[Dataset items]
---

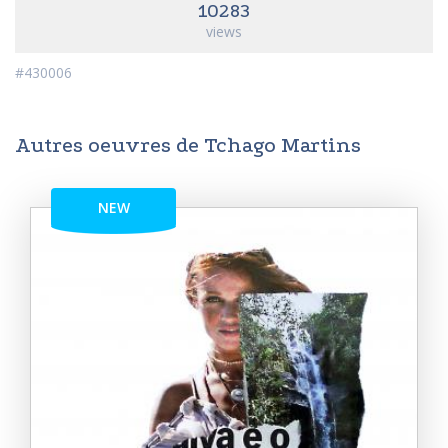
10283
views
#430006
Autres oeuvres de Tchago Martins
NEW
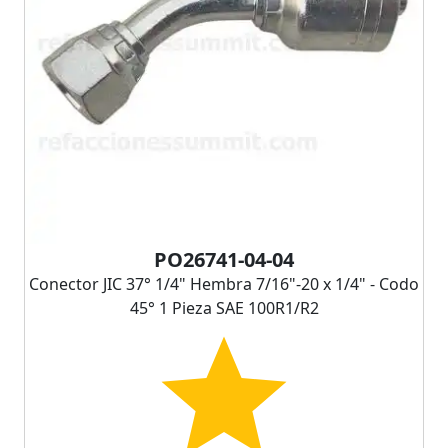
PO26741-04-04
Conector JIC 37° 1/4" Hembra 7/16"-20 x 1/4" - Codo
45° 1 Pieza SAE 100R1/R2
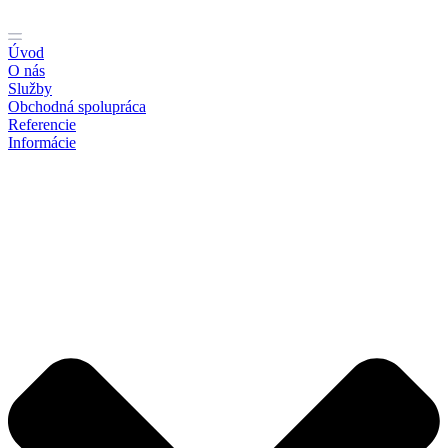
Preskočiť
na
obsah
Úvod
O nás
Služby
Obchodná spolupráca
Referencie
Informácie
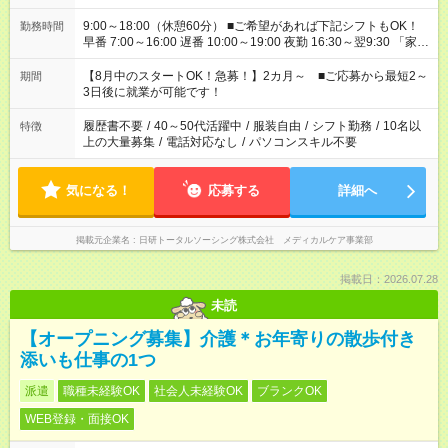
9:00～18:00（休憩60分） ■ご希望があれば下記シフトもOK！
勤務時間
早番 7:00～16:00 遅番 10:00～19:00 夜勤 16:30～翌9:30 「家族
と休みを合わせたい」 「余裕を持って夕飯の準備がしたい」
「できれば残業はしたくない」 など、ご希望を教えてください
【8月中のスタートOK！急募！】2カ月～ ■ご応募から最短2～
期間
ね。 ※Wワーク希望の方へ 今ご覧のお仕事で希望する勤務時間
3日後に就業が可能です！
と、もう1つのお仕事の勤務時間。 合計で週40時間を超える場
合は応募できません。
履歴書不要
/
40～50代活躍中
/
服装自由
/
シフト勤務
/
10名以
特徴
上の大量募集
/
電話対応なし
/
パソコンスキル不要
気になる！
応募する
詳細へ
掲載元企業名
日研トータルソーシング株式会社 メディカルケア事業部
掲載日：2026.07.28
未読
【オープニング募集】介護＊お年寄りの散歩付き
添いも仕事の1つ
派遣
職種未経験OK
社会人未経験OK
ブランクOK
WEB登録・面接OK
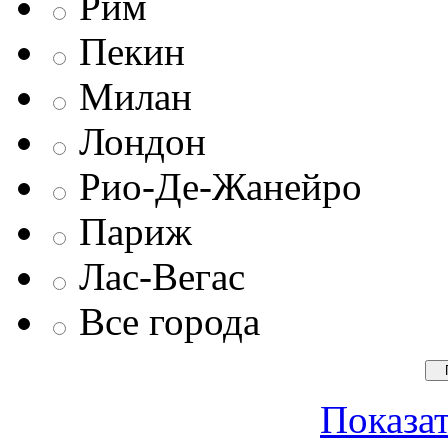
Рим
Пекин
Милан
Лондон
Рио-Де-Жанейро
Париж
Лас-Вегас
Все города
Показат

---

Give the records back verbatim, pictures excluded.

Output below:
10283
views
#430006
Autres oeuvres de Tchago Martins
NEW
PO26741-04-04
Conector JIC 37° 1/4" Hembra 7/16"-20 x 1/4" - Codo
45° 1 Pieza SAE 100R1/R2
Preskočiť
na
obsah
Úvod
O nás
Služby
Obchodná spolupráca
Referencie
Informácie
9:00～18:00（休憩60分） ■ご希望があれば下記シフトもOK！
勤務時間
早番 7:00～16:00 遅番 10:00～19:00 夜勤 16:30～翌9:30 「家族
と休みを合わせたい」 「余裕を持って夕飯の準備がしたい」
「できれば残業はしたくない」 など、ご希望を教えてください
【8月中のスタートOK！急募！】2カ月～ ■ご応募から最短2～
期間
ね。 ※Wワーク希望の方へ 今ご覧のお仕事で希望する勤務時間
3日後に就業が可能です！
と、もう1つのお仕事の勤務時間。 合計で週40時間を超える場
合は応募できません。
履歴書不要
/
40～50代活躍中
/
服装自由
/
シフト勤務
/
10名以
特徴
上の大量募集
/
電話対応なし
/
パソコンスキル不要
気になる！
応募する
詳細へ
掲載元企業名
日研トータルソーシング株式会社 メディカルケア事業部
掲載日：2026.07.28
未読
【オープニング募集】介護＊お年寄りの散歩付き
添いも仕事の1つ
派遣
職種未経験OK
社会人未経験OK
ブランクOK
WEB登録・面接OK
Рим
Пекин
Милан
Лондон
Рио-Де-Жанейро
Париж
Лас-Вегас
Все города
Показат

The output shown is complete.